Temos na Bíblia o testemunho da presença do negro no quotidiano da sociedade
israelita.
1. Um escravo negro (cuxita) foi o mensageiro escolhido para levar a Davi a
notícia da morte de seu filho e adversário, Absalão (28m 18.21-32). Um escravo
ou um mercenário negro, por ser um estrangeiro foi, talvez por isso, preferido
pelo comandante Joab, para levar ao rei a trágica notícia.
2. Depois de ter lido em público os oráculos de denúncia e ameaça do profeta
Jeremias, Baruque, seu secretário, foi intimado a comparecer diante dos grandes
de Judá, levando-lhes o rolo (Jr 36.1- 26). O mensageiro enviado para convocar
Baruque foi Jeudi, bisneto de um negro (cuxita; Jr 36.14; CNBB e NTLH).
3. Por sua mensagem, que aconselhava abertamente a rendição de Judá a
Nabucodonosor, rei de Babilônia, Jeremias foi perseguido como traidor da pátria
e entregue pelo rei Zedequias ao arbítrio dos príncipes. Estes o jogaram num
poço em que não havia água, só havia lama (Jr 38.1-6). E o profeta se atolou na
lama, correndo o perigo de se afogar e morrer.
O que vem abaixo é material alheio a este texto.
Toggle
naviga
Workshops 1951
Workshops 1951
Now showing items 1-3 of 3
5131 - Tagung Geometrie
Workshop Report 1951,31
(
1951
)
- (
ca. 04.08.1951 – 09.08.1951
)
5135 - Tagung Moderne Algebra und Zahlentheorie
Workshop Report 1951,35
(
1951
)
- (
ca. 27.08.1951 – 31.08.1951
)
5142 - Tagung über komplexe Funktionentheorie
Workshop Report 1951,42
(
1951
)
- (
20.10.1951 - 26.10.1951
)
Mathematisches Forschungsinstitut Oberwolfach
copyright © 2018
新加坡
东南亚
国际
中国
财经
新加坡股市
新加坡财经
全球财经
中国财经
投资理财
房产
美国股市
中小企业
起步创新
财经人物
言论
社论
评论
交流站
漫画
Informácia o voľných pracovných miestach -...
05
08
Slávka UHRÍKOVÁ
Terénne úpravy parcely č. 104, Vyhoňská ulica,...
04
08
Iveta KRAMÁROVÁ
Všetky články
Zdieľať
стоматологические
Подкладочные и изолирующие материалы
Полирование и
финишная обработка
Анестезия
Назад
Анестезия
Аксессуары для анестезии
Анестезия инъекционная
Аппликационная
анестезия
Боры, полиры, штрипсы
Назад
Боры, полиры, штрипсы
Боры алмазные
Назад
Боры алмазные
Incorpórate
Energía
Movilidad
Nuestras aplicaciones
Aparece, então, um negro, um
cuxita, cujo nome é dado como Êbed-Mélekh (literalmente, servo, isto é,
2
ministro do rei). Ele vai ao rei, intercede por Jeremias e consegue permissão
para salvar a vida do profeta. Esse negro é, portanto, alguém em alta posição na
corte, tendo acesso direto ao rei, que o devia ter em alta consideração, e, por
isso, atendeu seu pedido, embora fosse em desafio à decisão dos príncipes,
diante dos quais o rei se confessara sem nenhum poder (Jr 38.3, 7-13). Essa foi
uma ação tão notável que o etíope Êbed-Mélekh recebeu, em recompensa, um
oráculo, por intermédio do próprio Jeremias, em que lhe era prometido
livramento, quando acontecesse a destruição de Jerusalém pelo exército de
Nabucodonosor. Sua vida seria poupada, porque ele confiara no Deus Eterno (Jr
39.15-19).
4. Duas coisas chamam a atenção no cabeçalho do livro de Sofonias (Sf 1.1). A
primeira: é o único entre os profetas que tem seus antepassados citados até a
quarta geração. Charles Taylor Jr. afirma: "A razão é, sem dúvida, porque o
Ezequias mencionado é o rei daquele nome, que governara Judá de 715 a 687 a.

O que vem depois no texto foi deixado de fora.